On our second and final day in Lima we take a city tour with Mirabus from gringo central – Kennedy Park. It’s not so bad, a few nice sights, including the catacombs at the San Francisco cathedral. All the city residents were buried here years ago and the remains are morbidly on display. In the evening we give in to temptation and head down the inspirationally named ‘Pizza street’ for a meat feast special and some waitresses in ridiculously short skirts and very VERY low cut tops (entirely coincidental, honest).

Central Lima

Lima, kinda different. Not quite the experience we are after on our travels, but not offensive.  Still loving every single day, even if some are not so good as others.  Our sights are on Ecuador, with a couple of stops en route to break up the journey. The hope is that it’s going to get hotter going forward, and we are heading to the beach…. at last. But first, some more mountains…

Cuzco – post Inca Trail weight gain

The plan is to spend just three days here before heading off to Lima. The truth is we are almost done with Peru, we’ve already done most of the ‘must dos’ and the ‘have to sees’ have been seen.

Inca Trail over, we decided to stay in the centre of town, which is a good thing as we can barely walk. Climbing and descending over 4000m has left me with painful concrete-like calves and we both hobble up and down steps for the next few days. The plan is to spend just three days here before heading off to Lima. The truth is we are almost done with Peru, we’ve already done most of the ‘must dos’ and the ‘have to sees’ have been seen. Although the capital is next, all reports paint a grey and miserable picture, with the nightlife being the main draw.

Cuzco - Streets

Dodging the kids peddling cocaine and weed in Cuzco is only slightly easier than avoiding the constant pestering from ladies offering massages – it’s annoying as hell. The local Irish pub sells t-shirt with the blissfully simple words ‘No Gracias’ on the front – perhaps I should have invested in one.  Cuzco is one hell of a party town at night, scores of bars and clubs spill of the main square and run till sunrise. We don’t really manage a big night out, we’re still bit tired from the Trail, but we do manage to become locals at the ‘paddy bar’, as well as Indigo’s, an incredible Thai bar/restaurant that serves the best green curry I’ve had outside of Thailand.
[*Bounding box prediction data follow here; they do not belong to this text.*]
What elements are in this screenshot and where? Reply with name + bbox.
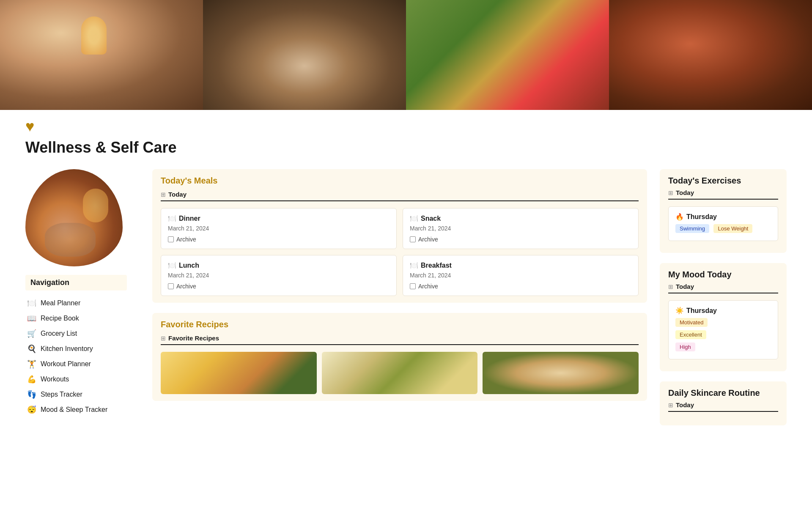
dinner-label: Dinner [179,215,200,222]
profile-avatar [25,169,123,266]
meal-card-dinner[interactable]: 🍽️ Dinner March 21, 2024 Archive [161,208,397,249]
lunch-label: Lunch [179,262,199,269]
exercise-card-thursday[interactable]: 🔥 Thursday Swimming Lose Weight [668,206,778,241]
meal-snack-title: 🍽️ Snack [410,214,631,222]
sidebar: Navigation 🍽️ Meal Planner 📖 Recipe Book… [25,169,140,436]
mood-tab-icon: ⊞ [668,283,673,290]
nav-item-workout-planner[interactable]: 🏋️ Workout Planner [25,356,127,372]
navigation-label: Navigation [25,275,127,290]
main-layout: Navigation 🍽️ Meal Planner 📖 Recipe Book… [0,169,812,436]
nav-item-mood-sleep[interactable]: 😴 Mood & Sleep Tracker [25,402,127,417]
right-panel: Today's Exercises ⊞ Today 🔥 Thursday Swi… [660,169,787,436]
dinner-archive-label: Archive [176,236,196,243]
meal-planner-label: Meal Planner [41,299,80,307]
recipe-book-label: Recipe Book [41,315,79,322]
recipes-tab-label[interactable]: Favorite Recipes [168,334,219,342]
mood-section-title: My Mood Today [668,270,778,280]
dinner-archive-row: Archive [168,236,390,243]
mood-day: ☀️ Thursday [675,307,771,315]
breakfast-archive-row: Archive [410,283,631,290]
meal-card-breakfast[interactable]: 🍽️ Breakfast March 21, 2024 Archive [403,255,639,296]
workouts-label: Workouts [41,375,69,383]
mood-tab-row: ⊞ Today [668,283,778,293]
meals-tab-row: ⊞ Today [161,191,639,201]
snack-icon: 🍽️ [410,214,418,222]
meals-tab-icon: ⊞ [161,191,166,198]
meals-section: Today's Meals ⊞ Today 🍽️ Dinner March 21… [152,169,647,303]
workout-planner-label: Workout Planner [41,360,91,368]
header-image-strip [0,0,812,110]
breakfast-archive-label: Archive [418,283,438,290]
skincare-section-title: Daily Skincare Routine [668,388,778,398]
mood-tab-label[interactable]: Today [676,283,694,290]
recipe-grid [161,352,639,394]
meal-breakfast-title: 🍽️ Breakfast [410,261,631,269]
skincare-tab-row: ⊞ Today [668,401,778,412]
header-img-tea [203,0,406,110]
meals-section-title: Today's Meals [161,176,639,186]
mood-sleep-icon: 😴 [27,405,36,414]
dinner-icon: 🍽️ [168,214,176,222]
center-content: Today's Meals ⊞ Today 🍽️ Dinner March 21… [140,169,660,436]
recipe-thumb-bowl[interactable] [161,352,317,394]
header-img-cozy [0,0,203,110]
recipe-book-icon: 📖 [27,314,36,323]
snack-archive-row: Archive [410,236,631,243]
exercises-section: Today's Exercises ⊞ Today 🔥 Thursday Swi… [660,169,787,253]
exercise-tags: Swimming Lose Weight [675,224,771,235]
heart-icon: ♥ [25,118,812,135]
dinner-date: March 21, 2024 [168,225,390,232]
snack-archive-label: Archive [418,236,438,243]
sun-icon: ☀️ [675,307,684,315]
meals-tab-label[interactable]: Today [168,191,187,198]
mood-tags: Motivated Excellent High [675,318,771,353]
exercises-tab-icon: ⊞ [668,189,673,196]
page-title: Wellness & Self Care [0,139,812,156]
dinner-archive-checkbox[interactable] [168,236,174,242]
workout-planner-icon: 🏋️ [27,359,36,369]
breakfast-archive-checkbox[interactable] [410,283,416,289]
exercises-tab-row: ⊞ Today [668,189,778,200]
tag-lose-weight: Lose Weight [713,224,752,233]
recipe-thumb-rice[interactable] [322,352,478,394]
lunch-archive-row: Archive [168,283,390,290]
nav-item-workouts[interactable]: 💪 Workouts [25,372,127,387]
workouts-icon: 💪 [27,375,36,384]
nav-item-steps-tracker[interactable]: 👣 Steps Tracker [25,387,127,402]
tag-excellent: Excellent [675,330,706,339]
mood-day-label: Thursday [686,307,717,315]
exercise-day: 🔥 Thursday [675,213,771,221]
breakfast-label: Breakfast [421,262,452,269]
lunch-archive-label: Archive [176,283,196,290]
snack-archive-checkbox[interactable] [410,236,416,242]
meal-dinner-title: 🍽️ Dinner [168,214,390,222]
mood-card-thursday[interactable]: ☀️ Thursday Motivated Excellent High [668,300,778,359]
meal-planner-icon: 🍽️ [27,299,36,308]
tag-motivated: Motivated [675,318,708,327]
meal-grid: 🍽️ Dinner March 21, 2024 Archive 🍽️ Snac… [161,208,639,296]
recipe-thumb-quiche[interactable] [483,352,639,394]
skincare-tab-label[interactable]: Today [676,401,694,408]
kitchen-inventory-label: Kitchen Inventory [41,345,93,353]
meal-card-snack[interactable]: 🍽️ Snack March 21, 2024 Archive [403,208,639,249]
lunch-icon: 🍽️ [168,261,176,269]
exercises-tab-label[interactable]: Today [676,189,694,196]
nav-item-recipe-book[interactable]: 📖 Recipe Book [25,311,127,326]
header-img-autumn [609,0,812,110]
recipes-section-title: Favorite Recipes [161,320,639,329]
nav-item-meal-planner[interactable]: 🍽️ Meal Planner [25,296,127,311]
meal-card-lunch[interactable]: 🍽️ Lunch March 21, 2024 Archive [161,255,397,296]
recipes-section: Favorite Recipes ⊞ Favorite Recipes [152,313,647,401]
exercise-day-label: Thursday [686,213,717,221]
grocery-list-icon: 🛒 [27,329,36,338]
lunch-date: March 21, 2024 [168,272,390,279]
nav-item-kitchen-inventory[interactable]: 🍳 Kitchen Inventory [25,341,127,356]
lunch-archive-checkbox[interactable] [168,283,174,289]
meal-lunch-title: 🍽️ Lunch [168,261,390,269]
tag-swimming: Swimming [675,224,709,233]
header-img-food [406,0,609,110]
nav-item-grocery-list[interactable]: 🛒 Grocery List [25,326,127,341]
mood-section: My Mood Today ⊞ Today ☀️ Thursday Motiva… [660,263,787,371]
recipes-tab-icon: ⊞ [161,335,166,342]
breakfast-date: March 21, 2024 [410,272,631,279]
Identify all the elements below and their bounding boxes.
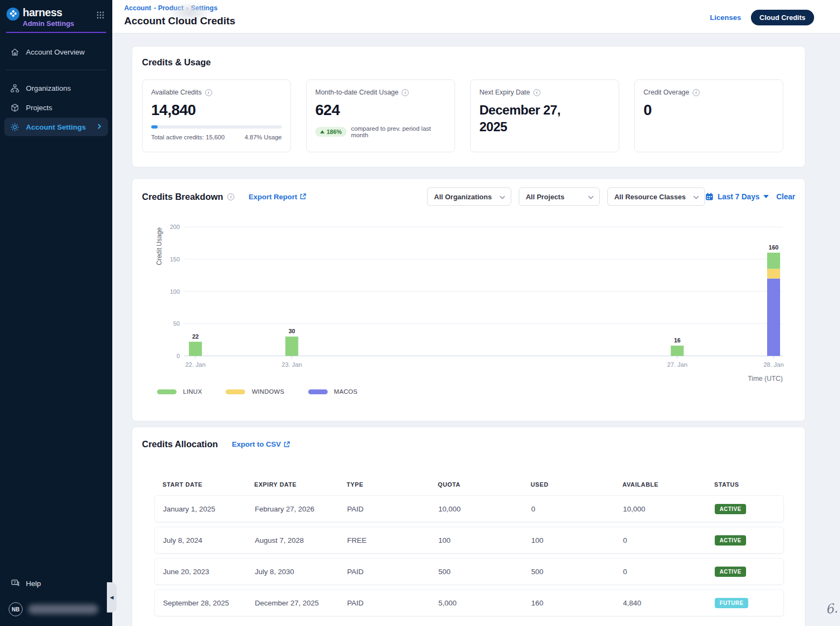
cell-quota: 5,000 (438, 599, 531, 607)
cloud-credits-button[interactable]: Cloud Credits (751, 10, 814, 25)
cell-type: PAID (347, 505, 438, 513)
available-credits-label: Available Credits (151, 89, 202, 96)
chevron-down-icon (588, 193, 594, 201)
svg-text:200: 200 (170, 224, 180, 230)
sidebar-item-projects[interactable]: Projects (4, 98, 108, 117)
info-icon[interactable]: i (533, 89, 540, 96)
usage-percent: 4.87% Usage (245, 134, 282, 140)
column-header-used: USED (531, 481, 622, 488)
home-icon (10, 47, 19, 57)
export-csv-link[interactable]: Export to CSV (232, 440, 290, 448)
cell-start_date: June 20, 2023 (163, 568, 255, 576)
svg-text:Time (UTC): Time (UTC) (748, 375, 783, 382)
chevron-down-icon (693, 193, 699, 201)
brand-underline (6, 32, 106, 33)
breadcrumb-product[interactable]: - Product (154, 4, 184, 12)
next-expiry-label: Next Expiry Date (479, 89, 530, 96)
sidebar-item-label: Account Overview (26, 48, 85, 56)
app-switcher-icon[interactable] (96, 11, 105, 22)
credit-usage-chart: 050100150200Credit Usage2222. Jan3023. J… (154, 223, 791, 385)
breadcrumb-account[interactable]: Account (124, 4, 151, 12)
caret-down-icon (763, 195, 769, 198)
svg-text:22: 22 (192, 333, 199, 340)
svg-text:160: 160 (769, 244, 778, 251)
credits-usage-card: Credits & Usage Available Credits i 14,8… (132, 46, 805, 167)
legend-item-macos[interactable]: MACOS (308, 388, 358, 395)
gear-icon (10, 122, 19, 132)
table-row: June 20, 2023July 8, 2030PAID5005000ACTI… (154, 558, 784, 585)
column-header-type: TYPE (347, 481, 438, 488)
svg-text:?: ? (13, 581, 16, 585)
sidebar: harness Admin Settings Account OverviewO… (0, 0, 112, 626)
sidebar-collapse-handle[interactable]: ◀ (107, 582, 117, 612)
status-badge: FUTURE (715, 598, 748, 608)
sidebar-item-organizations[interactable]: Organizations (4, 79, 108, 97)
credits-usage-title: Credits & Usage (142, 57, 795, 68)
sidebar-item-help[interactable]: ? Help (0, 574, 112, 593)
available-credits-value: 14,840 (151, 102, 282, 119)
cell-start_date: September 28, 2025 (163, 599, 255, 607)
stat-card-available-credits: Available Credits i 14,840 Total active … (142, 79, 291, 152)
sidebar-item-account-settings[interactable]: Account Settings (4, 118, 108, 136)
breadcrumb-separator: › (186, 5, 188, 11)
clear-filters-link[interactable]: Clear (776, 192, 795, 201)
credit-overage-label: Credit Overage (643, 89, 689, 96)
svg-text:22. Jan: 22. Jan (185, 361, 206, 368)
chart-legend: LINUXWINDOWSMACOS (157, 388, 357, 395)
cell-quota: 500 (438, 568, 531, 576)
cell-available: 4,840 (623, 599, 715, 607)
table-row: September 28, 2025December 27, 2025PAID5… (154, 589, 784, 616)
cell-type: PAID (347, 568, 438, 576)
svg-text:0: 0 (177, 353, 180, 359)
sidebar-item-account-overview[interactable]: Account Overview (4, 43, 108, 61)
credit-overage-value: 0 (643, 102, 774, 119)
legend-item-linux[interactable]: LINUX (157, 388, 202, 395)
filter-select-all-resource-classes[interactable]: All Resource Classes (607, 187, 705, 206)
cell-used: 160 (531, 599, 623, 607)
stat-card-credit-overage: Credit Overage i 0 (634, 79, 783, 152)
svg-text:100: 100 (170, 288, 180, 295)
breadcrumb: Account - Product › Settings (124, 4, 218, 12)
cell-type: FREE (347, 536, 438, 544)
column-header-available: AVAILABLE (622, 481, 714, 488)
status-badge: ACTIVE (715, 567, 746, 577)
mtd-usage-label: Month-to-date Credit Usage (315, 89, 398, 96)
cell-expiry_date: December 27, 2025 (255, 599, 347, 607)
avatar[interactable]: NB (9, 602, 23, 616)
svg-text:23. Jan: 23. Jan (282, 361, 302, 368)
cell-available: 0 (623, 536, 715, 544)
svg-text:27. Jan: 27. Jan (667, 361, 688, 368)
licenses-link[interactable]: Licenses (710, 14, 741, 22)
legend-label: LINUX (183, 388, 202, 395)
filter-select-all-organizations[interactable]: All Organizations (427, 187, 511, 206)
credits-breakdown-title: Credits Breakdown (142, 192, 223, 202)
cell-expiry_date: August 7, 2028 (255, 536, 347, 544)
date-range-picker[interactable]: Last 7 Days (705, 192, 769, 201)
brand-subtitle: Admin Settings (23, 19, 74, 28)
credits-allocation-title: Credits Allocation (142, 439, 218, 449)
info-icon[interactable]: i (402, 89, 409, 96)
chevron-right-icon (96, 123, 103, 131)
sidebar-item-label: Account Settings (26, 123, 86, 131)
status-badge: ACTIVE (715, 535, 746, 546)
external-link-icon (300, 193, 306, 200)
info-icon[interactable]: i (227, 193, 234, 200)
breadcrumb-settings[interactable]: Settings (191, 4, 218, 12)
user-row[interactable]: NB (0, 593, 112, 621)
filter-select-all-projects[interactable]: All Projects (519, 187, 600, 206)
cell-used: 100 (531, 536, 623, 544)
help-icon: ? (11, 578, 21, 588)
credits-breakdown-card: Credits Breakdown i Export Report All Or… (132, 178, 805, 421)
allocation-table-header: START DATEEXPIRY DATETYPEQUOTAUSEDAVAILA… (154, 481, 784, 495)
main-content: Credits & Usage Available Credits i 14,8… (112, 33, 840, 626)
cube-icon (10, 103, 19, 112)
info-icon[interactable]: i (693, 89, 700, 96)
info-icon[interactable]: i (205, 89, 212, 96)
status-badge: ACTIVE (715, 504, 746, 514)
total-active-credits: Total active credits: 15,600 (151, 134, 225, 140)
legend-item-windows[interactable]: WINDOWS (226, 388, 284, 395)
filter-group: All OrganizationsAll ProjectsAll Resourc… (427, 187, 705, 206)
cell-quota: 100 (438, 536, 531, 544)
delta-badge: 186% (315, 127, 347, 137)
export-report-link[interactable]: Export Report (248, 193, 306, 201)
The spice scale is a bit weak though, you need to ask for the hottest available – I guess the ‘farang’ here are a little delicate.

Cuzco - Main Square

To congratulate ourselves on completing the Inca Trail (ignoring that fact that only those who die en route don’t complete) we decide to treat ourselves to some traditional English dinner at the local Brit café – curry it is. The Real McCoy is a great little place serving PG tips, peanut butter on toast etc. We went to their inaugural ‘spice night’ and had a very decent curry and a bottle of wine, followed up with numerous pisco sours in town. Don’t know what a pisco sour is? A local tipple founded on grape brandy and raw egg white. Good stuff. Recipe here.

Cuzco - Main Square

Cuzco, a place where you could easily lose weeks/months and septum if you’re like that. But what a waste, there are plenty of places nearby that you’d be mad not to visit (Bolivia is spitting distance). After almost two weeks in and around the city, we are ready to move onwards and upwards towards Ecuador.

Sacred Valley - outside Cusco

I can’t leave an entry on Cuzco without a mention to a new friend made and now missed, Lorenzo.  This chap was continuous company whilst staying at our hostel, he would always come and greet me at breakfast and sit for hours with me in the afternoons while reading. The staff mentioned he would complain and had to actually be removed from the public areas when I left as he would pine my leaving. I forgive the few times he crapped on me.